Host output attributes are available in host output object, for example output['myhost1'].stdout.

for host in output:
   for line in output[host].stdout:
       pprint("Host %s - output: %s" % (host, line))
Output:
Host myhost1 - output: drwxr-xr-x  6 xxx xxx 4.0K Jan  1 00:00 xxx
Host myhost1 - output: <..>
Host myhost2 - output: drwxr-xr-x  6 xxx xxx 4.0K Jan  1 00:00 xxx
Host myhost2 - output: <..>

Exit codes become available once output is iterated on to completion or client.join(output) is called.

for host in output:
    print(output[host].exit_code)
Output:
0
0

The client’s join function can be used to block and wait for all parallel commands to finish:

client.join(output)

Similarly, output and exit codes are available after client.join is called:

output = client.run_command('exit 0')

# Block and gather exit codes. Output is updated in-place
client.join(output)
pprint(output.values()[0].exit_code)

# Output is available
for line in output.values()[0].stdout:
    pprint(line)
Output:
0
<..stdout..>

There is also a built in host logger that can be enabled to log output from remote hosts. The helper function pssh.utils.enable_host_logger will enable host logging to stdout, for example:

import pssh.utils
pssh.utils.enable_host_logger()
client.join(client.run_command('uname'), consume_output=True)
Output:
[localhost]       Linux

Design And Goals

ParallelSSH’s design goals and motivation are to provide a library for running asynchronous SSH commands in parallel with little to no load induced on the system by doing so with the intended usage being completely programmatic and non-interactive.

To meet these goals, API driven solutions are preferred first and foremost. This frees up the developer to drive the library via any method desired, be that environment variables, CI driven tasks, command line tools, existing OpenSSH or new configuration files, from within an application et al.

Scaling

Some guide lines on scaling ParallelSSH client and pool size numbers.

In general, long lived commands with little or no output gathering will scale better. Pool sizes in the multiple thousands have been used successfully with little CPU overhead in the single process running them in these use cases.

Conversely, many short lived commands with output gathering will not scale as well. In this use case, smaller pool sizes in the hundreds are likely to perform better with regards to CPU overhead in the event loop. Multiple python processes, each with its own event loop, may be used to scale this use case further as CPU overhead allows.
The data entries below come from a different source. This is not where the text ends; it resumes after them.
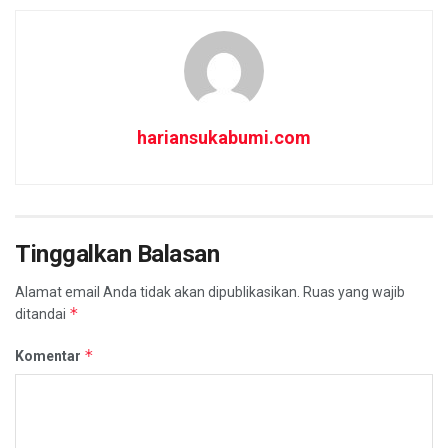
hariansukabumi.com
Tinggalkan Balasan
Alamat email Anda tidak akan dipublikasikan.
Ruas yang wajib
*
ditandai
*
Komentar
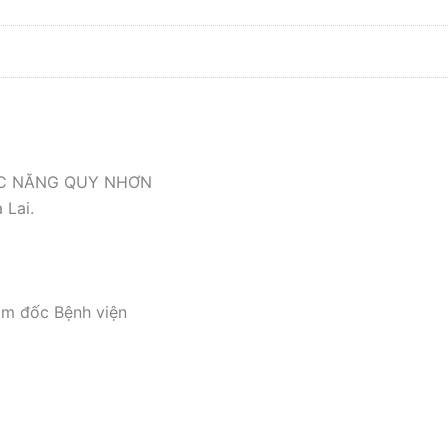
ỨC NĂNG QUY NHƠN
 Lai.
ám đốc Bệnh viện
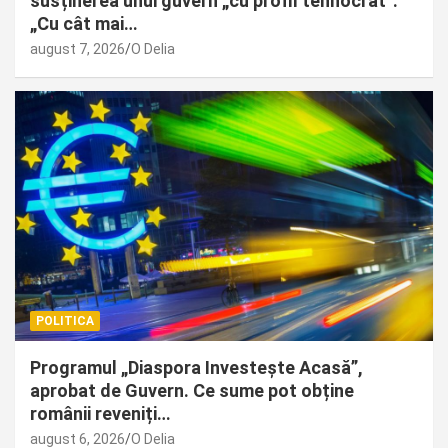
susținerea unui guvern „cu profil tehnocrat”:
„Cu cât mai…
august 7, 2026
O Delia
POLITICA
Programul „Diaspora Investește Acasă”,
aprobat de Guvern. Ce sume pot obține
românii reveniți…
august 6, 2026
O Delia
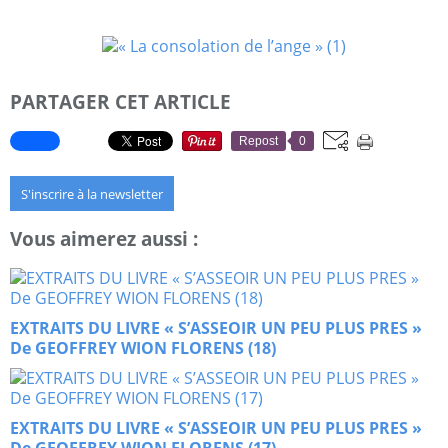
PARTAGER CET ARTICLE
Repost
0
S'inscrire à la newsletter
Vous aimerez aussi :
EXTRAITS DU LIVRE « S’ASSEOIR UN PEU PLUS PRES »
De GEOFFREY WION FLORENS (18)
EXTRAITS DU LIVRE « S’ASSEOIR UN PEU PLUS PRES »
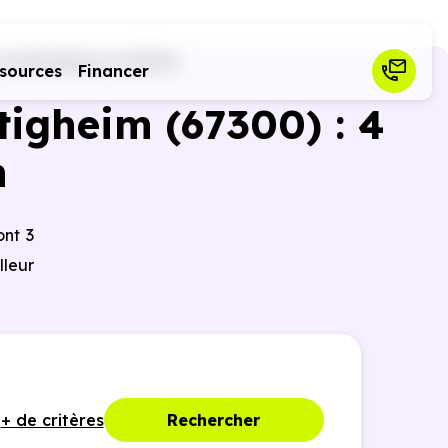
Schiltigheim (67300)
sources
Financer
tigheim (67300) : 4
n
ont 3
lleur
+ de critères
Rechercher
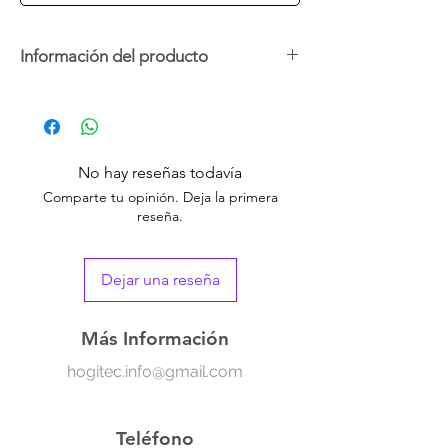
Información del producto
El abre botes de silicona antideslizante está
diseñado para ofrecer una sujeción segura y
cómoda al abrir botes de manera rápida y
sin esfuerzo.
No hay reseñas todavía
Comparte tu opinión. Deja la primera
reseña.
Dejar una reseña
Más Información
hogitec.info@gmail.com
Teléfono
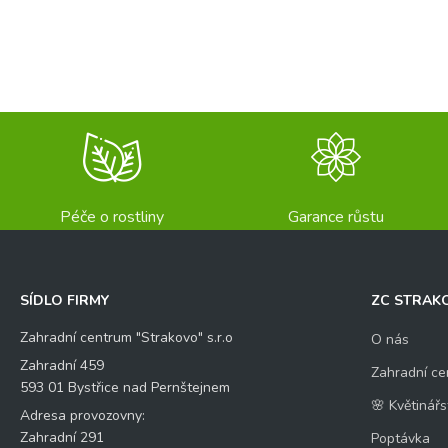
Péče o rostliny
Garance růstu
SÍDLO FIRMY
ZC STRAK
Zahradní centrum "Strakovo" s.r.o
O nás
Zahradní 459
Zahradní ce
593 01 Bystřice nad Pernštejnem
🌸 Květinářs
Adresa provozovny:
Zahradní 291
Poptávka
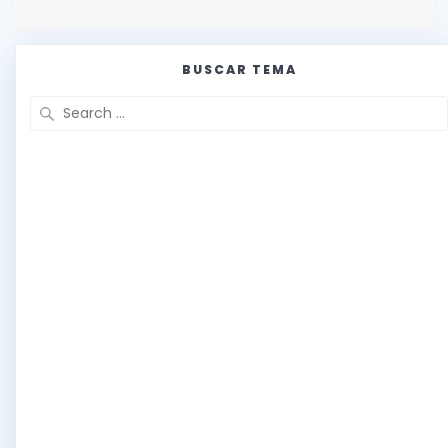
BUSCAR TEMA
Search
for:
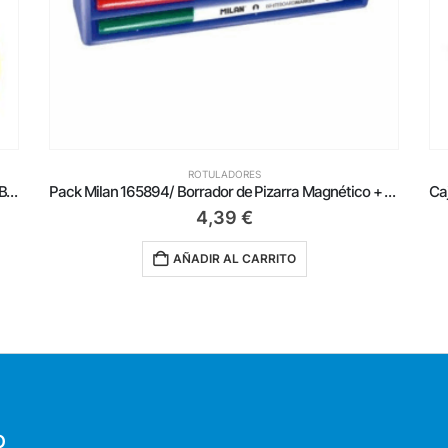
ROTULADORES
Caja de Rotuladores de Punta Redonda para Pizarra Bic Velleda 9581701/ 2mm/ 12 unidades/ Azules
Pack Milan 165894/ Borrador de Pizarra Magnético + 4 Rotuladores para Pizarra/ 3.7mm/ Colores Surtidos
4,39
€
AÑADIR AL CARRITO
O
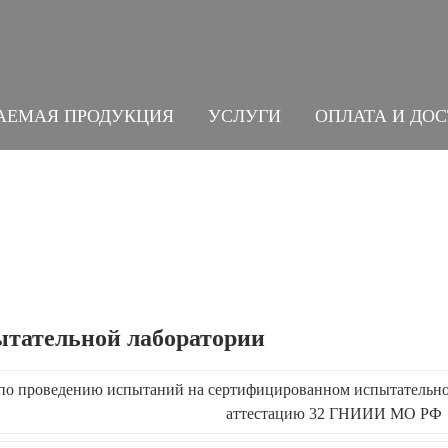
АЕМАЯ ПРОДУКЦИЯ
УСЛУГИ
ОПЛАТА И ДО
ытательной лаборатории
по проведению испытаний на сертифицированном испытательн
аттестацию 32 ГНИИИ МО РФ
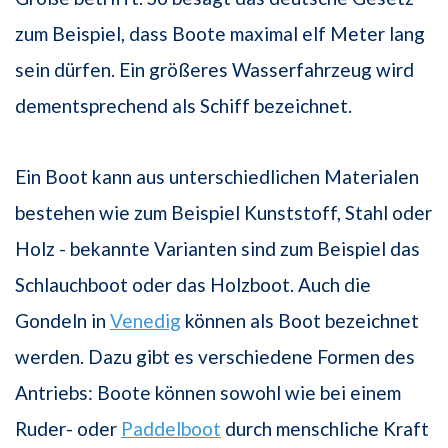
zum Beispiel, dass Boote maximal elf Meter lang
sein dürfen. Ein größeres Wasserfahrzeug wird
dementsprechend als Schiff bezeichnet.
Ein Boot kann aus unterschiedlichen Materialen
bestehen wie zum Beispiel Kunststoff, Stahl oder
Holz - bekannte Varianten sind zum Beispiel das
Schlauchboot oder das Holzboot. Auch die
Gondeln in
Venedig
können als Boot bezeichnet
werden. Dazu gibt es verschiedene Formen des
Antriebs: Boote können sowohl wie bei einem
Ruder- oder
Paddelboot
durch menschliche Kraft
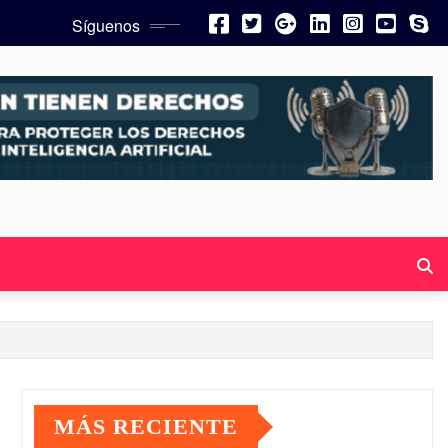
Síguenos
MÁS RECIENTE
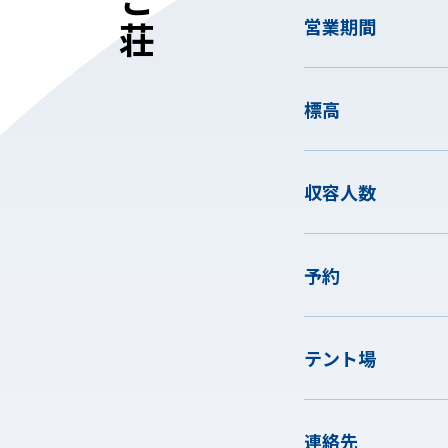
営業期間
標高
収容人数
予約
テント場
連絡先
Gathering is highlighted here as output generation does not affect scaling. Only when output is gathered either over multiple still running commands, or while more commands are being triggered, is overhead increased.

Technical Details

To understand why this is, consider that in co-operative multi tasking, which is being used in this project via the gevent library, a co-routine (greenlet) needs to yield the event loop to allow others to execute - co-operation. When one co-routine is constantly grabbing the event loop in order to gather output, or when co-routines are constantly trying to start new short-lived commands, it causes overhead with other co-routines that also want to use the event loop.

This manifests itself as increased CPU usage in the process running the event loop and reduced performance with regards to scaling improvements from increasing pool size.

On the other end of the spectrum, long lived remote commands that generate no output only need the event loop at the start, when they are establishing connections, and at the end, when they are finished and need to gather exit codes, which results in practically zero CPU overhead at any time other than start or end of command execution.

Output generation is done remotely and has no effect on the event loop until output is gathered - output buffers are iterated on. Only at that point does the event loop need to be held.

SFTP/SCP

SFTP is supported (SCP version 2) natively, no scp binary required.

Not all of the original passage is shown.